His iGenius, iTenacity, and iMadness—a winning combination in my book—have quite literally transformed my life.

Just yesterday, I was driving home from work and this song came on the radio (while scanning between very serious talk radio programs)



Remember this? Please don't send me hate mail about adulterating a Steve Jobs post with Wreckx-N-Effect. Please.

Anyway, it made me laugh. So when I got home, I ran upstairs, pulled up iTunes, bought it, slapped it on my iPod, and voila, added at least a mile to my next run. No stores. No need to buy nine other offensive songs.

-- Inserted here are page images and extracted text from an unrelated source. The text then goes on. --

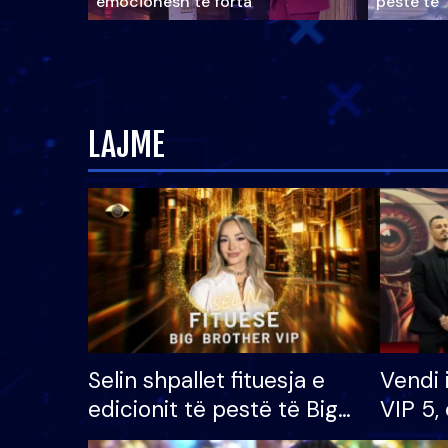
emocionesh të forta
pestë të 
LAJME
Selin shpallet fituesja e
Vendi 
edicionit të pestë të Big
VIP 5, 
Brother VIP, rrëmben
radhës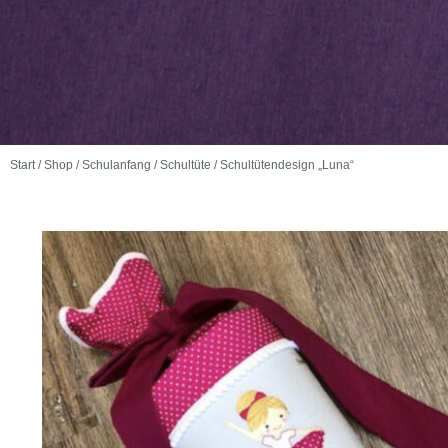
Start
/
Shop
/
Schulanfang
/
Schultüte
/ Schultütendesign „Luna“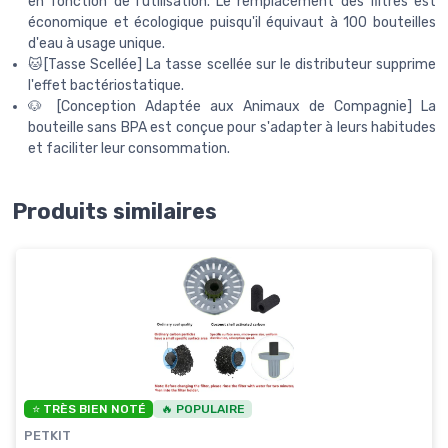
en fonction de l'utilisation. Le remplacement des filtres est
économique et écologique puisqu'il équivaut à 100 bouteilles
d'eau à usage unique.
🐱[Tasse Scellée] La tasse scellée sur le distributeur supprime
l'effet bactériostatique.
🐶 [Conception Adaptée aux Animaux de Compagnie] La
bouteille sans BPA est conçue pour s'adapter à leurs habitudes
et faciliter leur consommation.
Produits similaires
⭐ TRÈS BIEN NOTÉ
🔥 POPULAIRE
PETKIT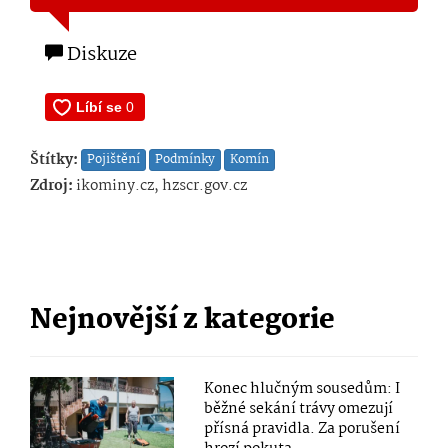
Diskuze
Štítky:
Pojištění
Podmínky
Komín
Zdroj:
ikominy.cz, hzscr.gov.cz
Nejnovější z kategorie
Konec hlučným sousedům: I
běžné sekání trávy omezují
přísná pravidla. Za porušení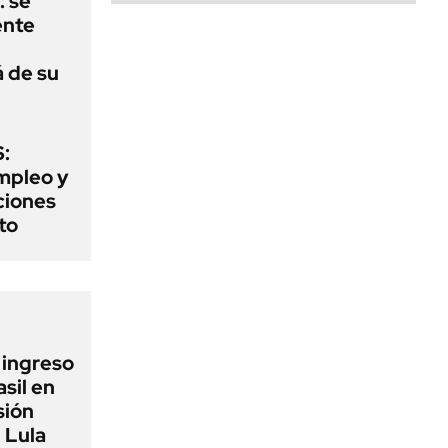
: se
ente
á de su
:
mpleo y
aciones
to
l ingreso
sil en
sión
 Lula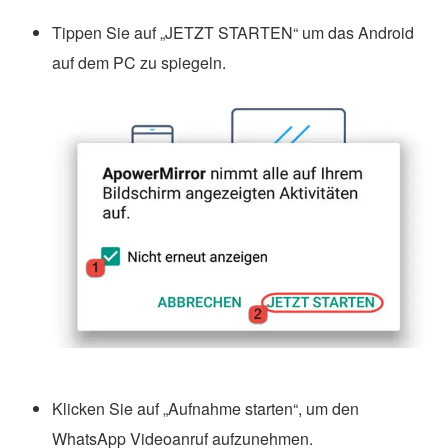
Tippen Sie auf „JETZT STARTEN“ um das Android
auf dem PC zu spiegeln.
Klicken Sie auf „Aufnahme starten“, um den
WhatsApp Videoanruf aufzunehmen.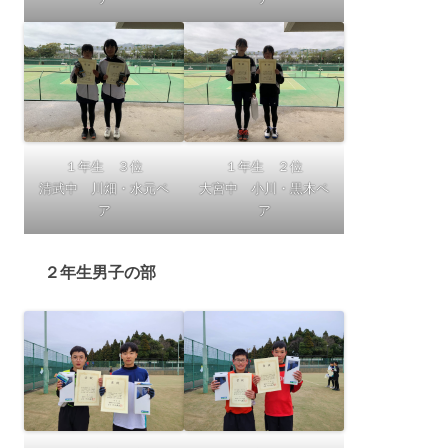
１年生 ３位
１年生 ２位
清武中 川畑・水元ペ
大宮中 小川・黒木ペ
ア
ア
２年生男子の部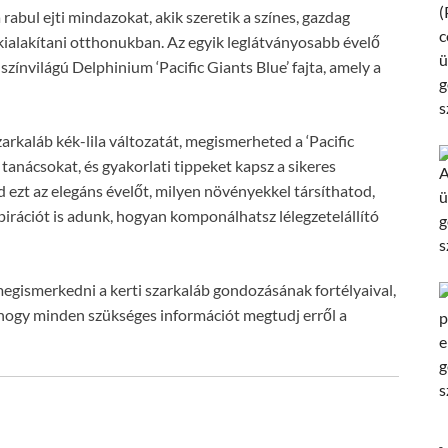
rabul ejti mindazokat, akik szeretik a színes, gazdag
kialakítani otthonukban. Az egyik leglátványosabb évelő
színvilágú Delphinium ‘Pacific Giants Blue’ fajta, amely a
arkaláb kék-lila változatát, megismerheted a ‘Pacific
 tanácsokat, és gyakorlati tippeket kapsz a sikeres
d ezt az elegáns évelőt, milyen növényekkel társíthatod,
pirációt is adunk, hogyan komponálhatsz lélegzetelállító
egismerkedni a kerti szarkaláb gondozásának fortélyaival,
 hogy minden szükséges információt megtudj erről a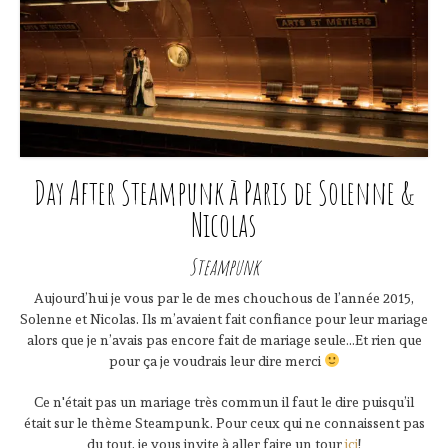
Day After Steampunk à Paris de Solenne &
Nicolas
Steampunk
Aujourd’hui je vous par le de mes chouchous de l’année 2015,
Solenne et Nicolas. Ils m’avaient fait confiance pour leur mariage
alors que je n’avais pas encore fait de mariage seule…Et rien que
pour ça je voudrais leur dire merci
Ce n'était pas un mariage très commun il faut le dire puisqu’il
était sur le thème Steampunk. Pour ceux qui ne connaissent pas
du tout, je vous invite à aller faire un tour
ici
!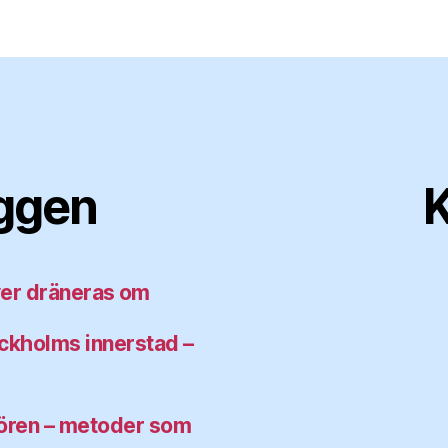
äggen
K
ver dräneras om
tockholms innerstad –
 rören – metoder som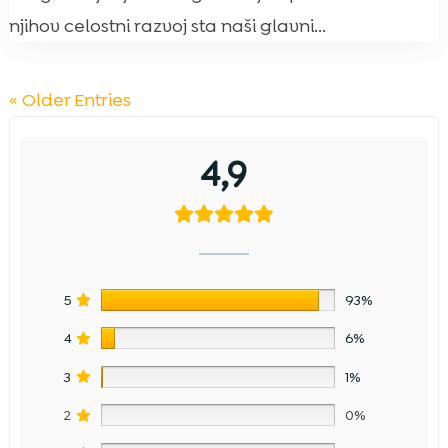
njihov celostni razvoj sta naši glavni...
« Older Entries
4,9
5
93%
4
6%
3
1%
2
0%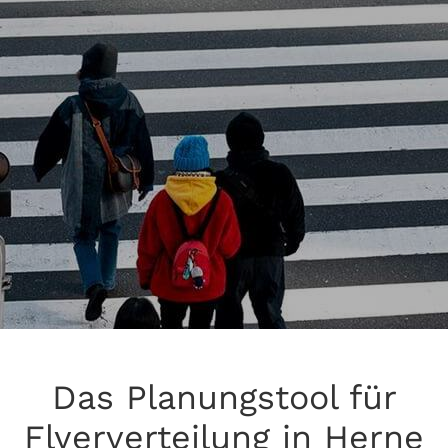
Das Planungstool für
Flyerverteilung in Herne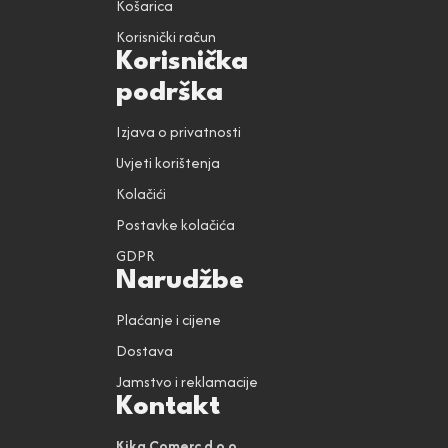
Košarica
Korisnički račun
Korisnička
podrška
Izjava o privatnosti
Uvjeti korištenja
Kolačići
Postavke kolačića
GDPR
Narudžbe
Plaćanje i cijene
Dostava
Jamstvo i reklamacije
Kontakt
Kika Comerc d.o.o.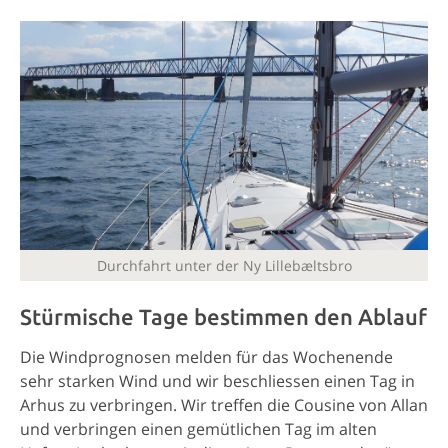
Durchfahrt unter der Ny Lillebæltsbro
Stürmische Tage bestimmen den Ablauf
Die Windprognosen melden für das Wochenende
sehr starken Wind und wir beschliessen einen Tag in
Arhus zu verbringen. Wir treffen die Cousine von Allan
und verbringen einen gemütlichen Tag im alten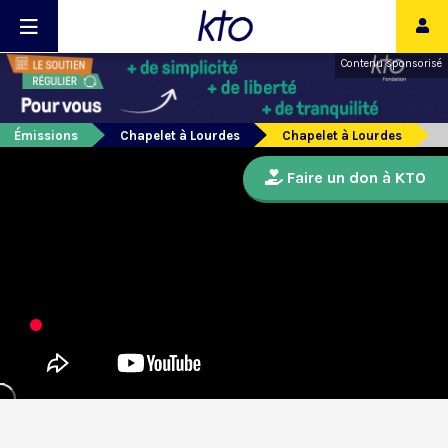
Contenu sponsorisé
Émissions
Chapelet à Lourdes
Chapelet à Lourdes
Faire un don à KTO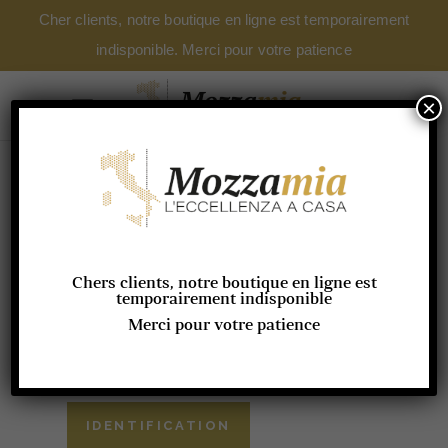
Cher clients, notre boutique en ligne est temporairement
indisponible. Merci pour votre patience
×
Connexion
Identifiant ou adresse de messagerie
*
Chers clients, notre boutique en ligne est
temporairement indisponible
Mot de passe
*
Merci pour votre patience
Se souvenir de moi
IDENTIFICATION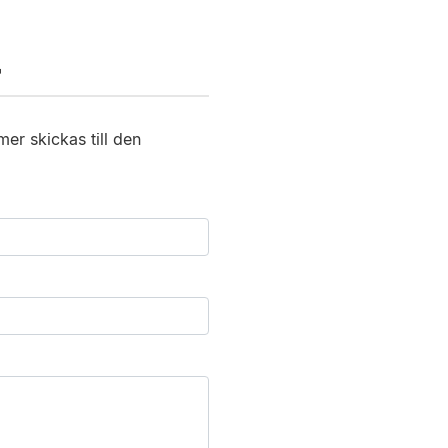
T
er skickas till den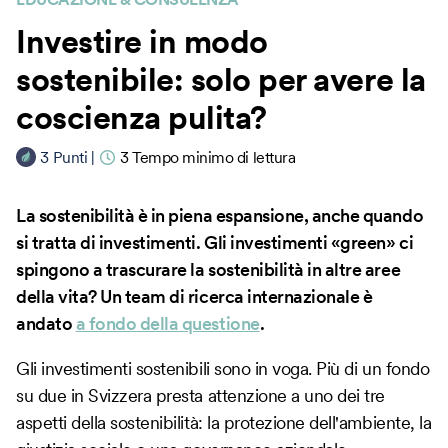
Investire in modo
sostenibile: solo per avere la
coscienza pulita?
3
Punti
|
3
Tempo minimo di lettura
La sostenibilità è in piena espansione, anche quando
si tratta di investimenti. Gli investimenti «green» ci
spingono a trascurare la sostenibilità in altre aree
della vita? Un team di ricerca internazionale è
andato
a fondo della questione
.
Gli investimenti sostenibili sono in voga. Più di un fondo
su due in Svizzera presta attenzione a uno dei tre
aspetti della sostenibilità: la protezione dell'ambiente, la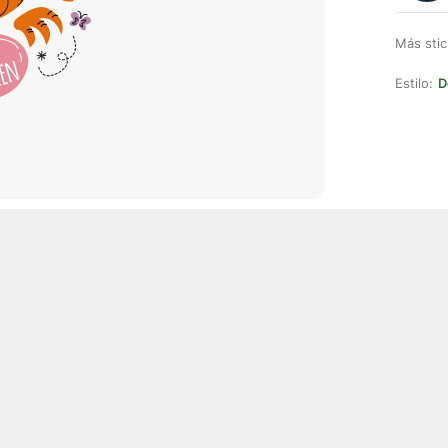
Más stic
Estilo:
D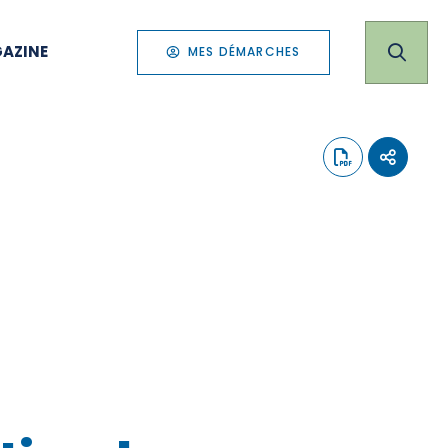
AZINE
MES DÉMARCHES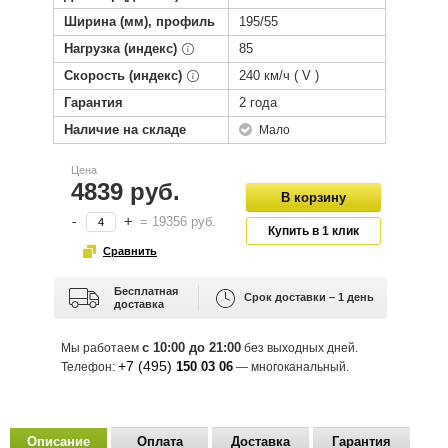
Ширина (мм), профиль
195/55
Нагрузка (индекс)
85
Скорость (индекс)
240 км/ч ( V )
Гарантия
2 года
Наличие на складе
Мало
Цена
4839 руб.
-
+
=
19356
руб.
Бесплатная
Срок доставки – 1 день
доставка
с 10:00 до 21:00
Мы работаем
без выходных дней.
+7 (495)
150 03 06
Телефон:
— многоканальный.
Описание
Оплата
Доставка
Гарантия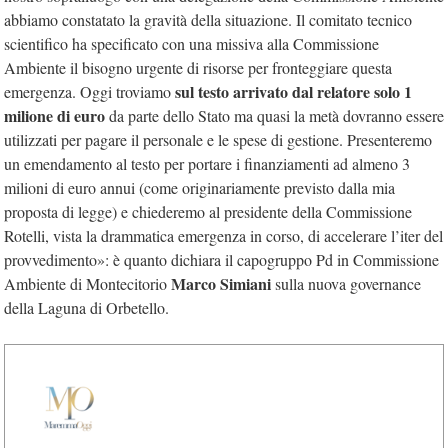
abbiamo constatato la gravità della situazione. Il comitato tecnico
scientifico ha specificato con una missiva alla Commissione
Ambiente il bisogno urgente di risorse per fronteggiare questa
sul testo arrivato dal relatore solo 1
emergenza. Oggi troviamo
milione di euro
da parte dello Stato ma quasi la metà dovranno essere
utilizzati per pagare il personale e le spese di gestione. Presenteremo
un emendamento al testo per portare i finanziamenti ad almeno 3
milioni di euro annui (come originariamente previsto dalla mia
proposta di legge) e chiederemo al presidente della Commissione
Rotelli, vista la drammatica emergenza in corso, di accelerare l’iter del
provvedimento»: è quanto dichiara il capogruppo Pd in Commissione
Marco Simiani
Ambiente di Montecitorio
sulla nuova governance
della Laguna di Orbetello.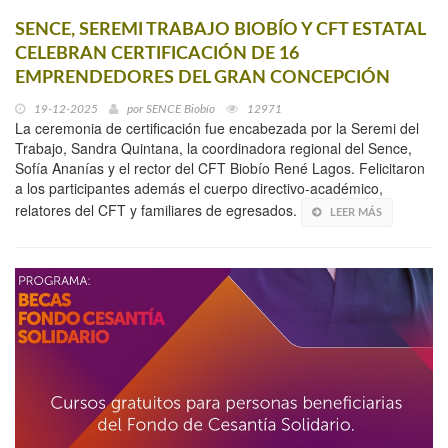
SENCE, SEREMI TRABAJO BIOBÍO Y CFT ESTATAL
CELEBRAN CERTIFICACIÓN DE 16
EMPRENDEDORES DEL GRAN CONCEPCIÓN
19-12-2025
por
SENCE Biobío
12971
La ceremonia de certificación fue encabezada por la Seremi del
Trabajo, Sandra Quintana, la coordinadora regional del Sence,
Sofía Ananías y el rector del CFT Biobío René Lagos. Felicitaron
a los participantes además el cuerpo directivo-académico,
relatores del CFT y familiares de egresados.
LEER MÁS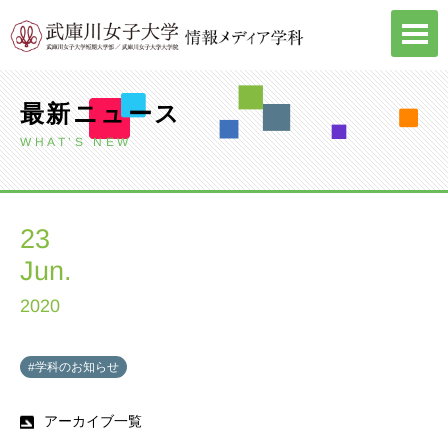
Skip
to
content
最新ニュース
WHAT’S NEW
23
Jun.
2020
#学科のお知らせ
アーカイブ一覧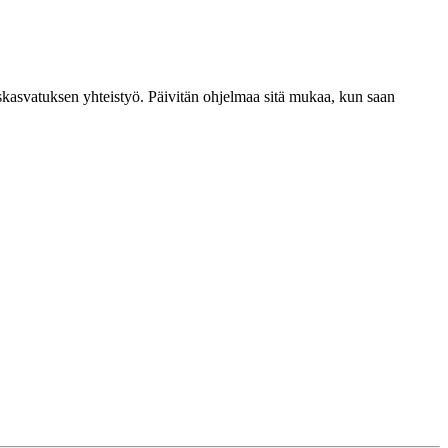
skasvatuksen yhteistyö. Päivitän ohjelmaa sitä mukaa, kun saan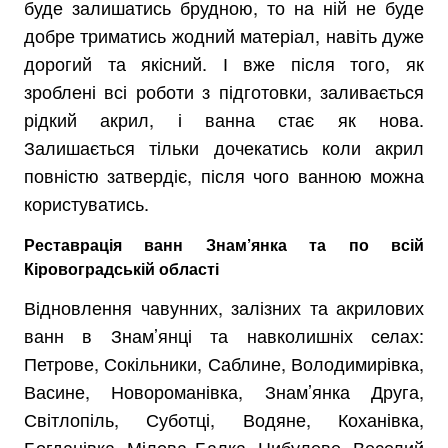
буде залишатись брудною, то на ній не буде
добре триматись жодний матеріал, навіть дуже
дорогий та якісний. І вже після того, як
зроблені всі роботи з підготовки, заливається
рідкий акрил, і ванна стає як нова.
Залишається тільки дочекатись коли акрил
повністю затвердіє, після чого ванною можна
користуватись.
Реставрація ванн Знам’янка та по всій
Кіровоградській області
Відновлення чавунних, залізних та акрилових
ванн в Знам’янці та навколишніх селах:
Петрове, Сокільники, Саблине, Володимирівка,
Васине, Новороманівка, Знам’янка Друга,
Світлопіль, Суботці, Водяне, Коханівка,
Богданівка, Мілова Балка, Цибулеве, Веселий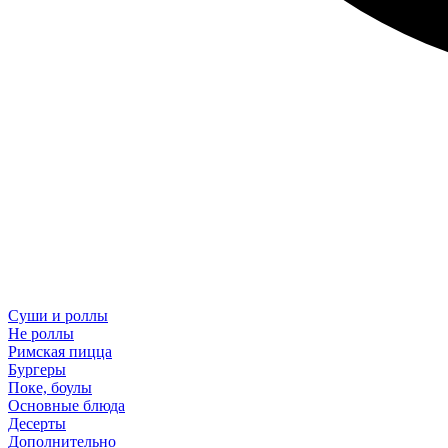
Суши и роллы
Не роллы
Римская пицца
Бургеры
Поке, боулы
Основные блюда
Десерты
Дополнительно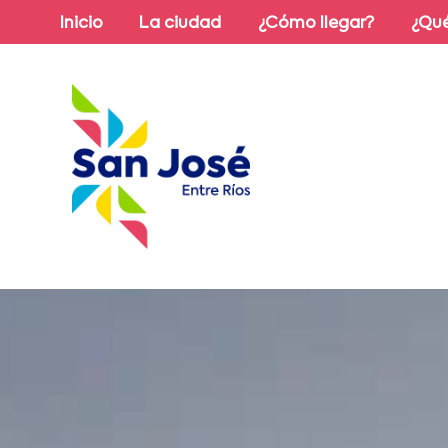
Inicio
La ciudad
¿Cómo llegar?
¿Qué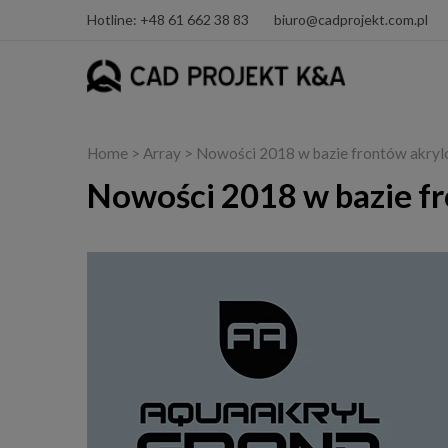
Hotline: +48 61 662 38 83
biuro@cadprojekt.com.pl
Home
> Array > Nowości 2018 w bazie frontów ak
Nowości 2018 w bazie 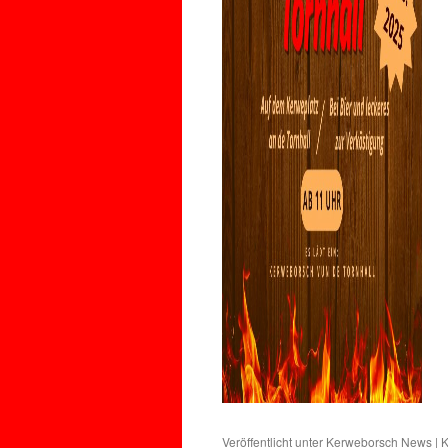
Veröffentlicht unter
Kerweborsch News
|
K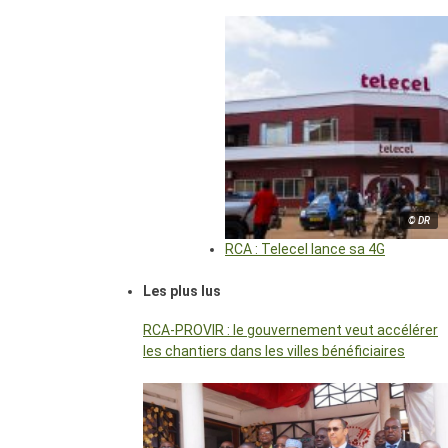
© DR
RCA : Telecel lance sa 4G
Les plus lus
RCA-PROVIR : le gouvernement veut accélérer
les chantiers dans les villes bénéficiaires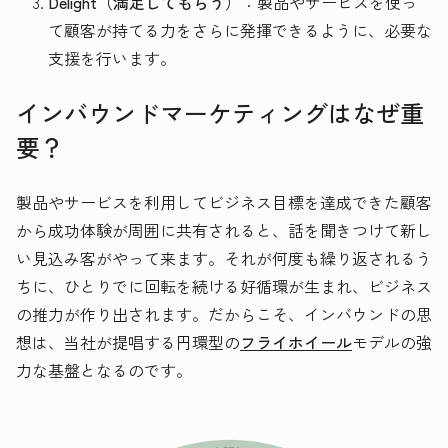
Delight（満足してもらう）
：製品やサービスを使っ
て顧客が持てる力をさらに発揮できるように、必要な
支援を行います。
インバウンドマーケティングはなぜ重
要？
製品やサービスを利用してビジネス目標を達成できた顧客
から成功体験が周囲に共有されると、話を聞きつけて新し
い見込み客がやって来ます。それが何度も繰り返されるう
ちに、ひとりでに回転を続ける好循環が生まれ、ビジネス
の推力が作り出されます。だからこそ、インバウンドの思
想は、当社が提唱する円環型の
フライホイール
モデルの強
力な基盤となるのです。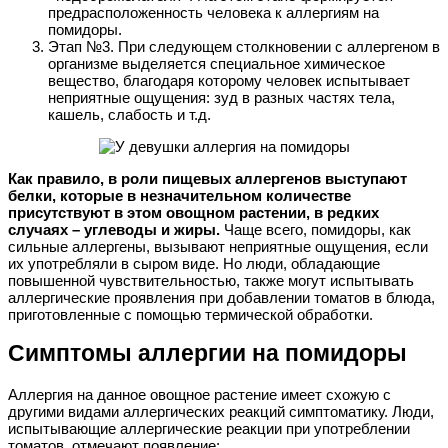
предрасположенность человека к аллергиям на
помидоры.
Этап №3. При следующем столкновении с аллергеном в
организме выделяется специальное химическое
вещество, благодаря которому человек испытывает
неприятные ощущения: зуд в разных частях тела,
кашель, слабость и т.д.
Как правило, в роли пищевых аллергенов выступают
белки, которые в незначительном количестве
присутствуют в этом овощном растении, в редких
случаях – углеводы и жиры.
Чаще всего, помидоры, как
сильные аллергены, вызывают неприятные ощущения, если
их употребляли в сыром виде. Но люди, обладающие
повышенной чувствительностью, также могут испытывать
аллергические проявления при добавлении томатов в блюда,
приготовленные с помощью термической обработки.
Симптомы аллергии на помидоры
Аллергия на данное овощное растение имеет схожую с
другими видами аллергических реакций симптоматику. Люди,
испытывающие аллергические реакции при употреблении
томатов, отмечают появление: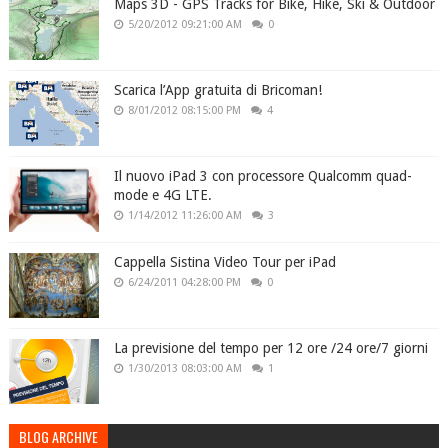
Maps 3D - GPS Tracks for Bike, Hike, Ski & Outdoor
5/20/2012 09:21:00 AM
0
Scarica l’App gratuita di Bricoman!
8/01/2012 08:15:00 PM
4
Il nuovo iPad 3 con processore Qualcomm quad-
mode e 4G LTE.
1/14/2012 11:26:00 AM
3
Cappella Sistina Video Tour per iPad
6/24/2011 04:28:00 PM
0
La previsione del tempo per 12 ore /24 ore/7 giorni
1/30/2013 08:03:00 AM
1
BLOG ARCHIVE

And, most importantly, no need to attempt to get through the tape sticker thingys on new CD jackets that were invented to drive people mad.

Jobs cut through all that.

And I wouldn't be here, on this blog, without him.

Get well soon, Mr. Jobs.

Monday, January 5, 2009

She's Baaaaaaaaack!

Raise your hand if you're a little bent out of shape about returning to work today after all the holiday revelry.

Though you can't see it, Miss Ive will have both hands raised all day long.

All coffee intake will be done intravenously.

Watch this clip and remember just how great it was to be a kid. Why—O—why did we want to grow up? Why?

video

And can anyone guess what Miss Ive got for Christmas? Please be patient while she gets all the boring home videos out of her system. Feel free to nudge her discreetly if she begins to post video seminars on how to fold fitted sheets. Especially considering she does not, in fact, know how to do so properly. Even though she watched that episode of Martha TWENTY CONSECUTIVE TIMES WITH SHEET IN HAND, FOLLOWING HER EVERY STEP. But that's another story for another day.